Collected data:
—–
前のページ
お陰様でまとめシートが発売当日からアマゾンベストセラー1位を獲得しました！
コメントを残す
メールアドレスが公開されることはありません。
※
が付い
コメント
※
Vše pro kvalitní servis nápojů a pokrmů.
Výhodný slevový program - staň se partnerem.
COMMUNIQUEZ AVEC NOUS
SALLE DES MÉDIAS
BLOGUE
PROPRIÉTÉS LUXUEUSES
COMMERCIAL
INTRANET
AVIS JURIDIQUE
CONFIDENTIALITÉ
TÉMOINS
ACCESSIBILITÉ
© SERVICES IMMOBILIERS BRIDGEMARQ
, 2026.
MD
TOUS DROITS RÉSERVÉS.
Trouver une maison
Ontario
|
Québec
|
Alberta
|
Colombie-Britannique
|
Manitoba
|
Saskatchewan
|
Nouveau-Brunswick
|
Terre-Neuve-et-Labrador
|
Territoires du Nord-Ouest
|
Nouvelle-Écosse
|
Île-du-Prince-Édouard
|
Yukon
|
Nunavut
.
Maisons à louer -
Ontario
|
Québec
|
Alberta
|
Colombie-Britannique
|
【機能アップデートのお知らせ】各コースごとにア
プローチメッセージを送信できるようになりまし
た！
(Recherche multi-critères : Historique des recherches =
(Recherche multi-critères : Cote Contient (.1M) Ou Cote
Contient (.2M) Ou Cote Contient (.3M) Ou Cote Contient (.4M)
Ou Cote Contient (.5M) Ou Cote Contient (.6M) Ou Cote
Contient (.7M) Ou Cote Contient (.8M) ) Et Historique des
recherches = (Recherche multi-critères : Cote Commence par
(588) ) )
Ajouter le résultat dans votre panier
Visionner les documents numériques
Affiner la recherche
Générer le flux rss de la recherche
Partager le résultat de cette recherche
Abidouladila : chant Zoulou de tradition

WHAT TO WORK ON — Could you state how many lines above include the word "résultat"? Reply with that number alone.

ANSWER SECTION — 2